:: Data provided
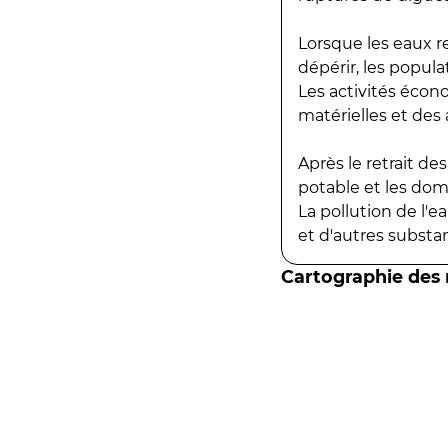
Lorsque les eaux r
dépérir, les popula
Les activités écon
matérielles et des a
Après le retrait d
potable et les do
La pollution de l'
et d'autres substanc
Cartographie des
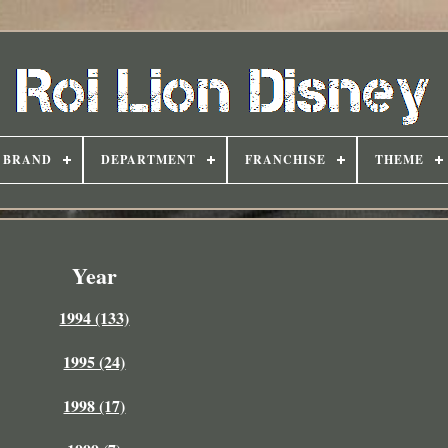
BRAND
DEPARTMENT
FRANCHISE
THEME
Year
1994 (133)
1995 (24)
1998 (17)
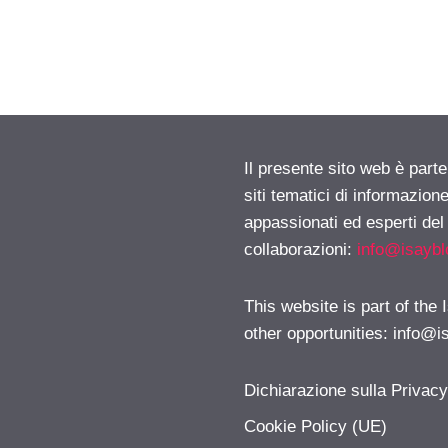
Il presente sito web è part
siti tematici di informazion
appassionati ed esperti del
collaborazioni:
info@isayb
This website is part of the
other opportunities:
info@i
Dichiarazione sulla Privac
Cookie Policy (UE)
::::
Exclude the images, then output the data above word for word.

● Answer space
Lorsque les eaux r
dépérir, les popula
Les activités écon
matérielles et des a
Après le retrait d
potable et les do
La pollution de l'
et d'autres substanc
Cartographie des
BRAND
DEPARTMENT
FRANCHISE
THEME
Year
1994 (133)
1995 (24)
1998 (17)
Il presente sito web è part
siti tematici di informazion
appassionati ed esperti del
collaborazioni:
info@isayb
This website is part of the
other opportunities:
info@i
Dichiarazione sulla Privac
Cookie Policy (UE)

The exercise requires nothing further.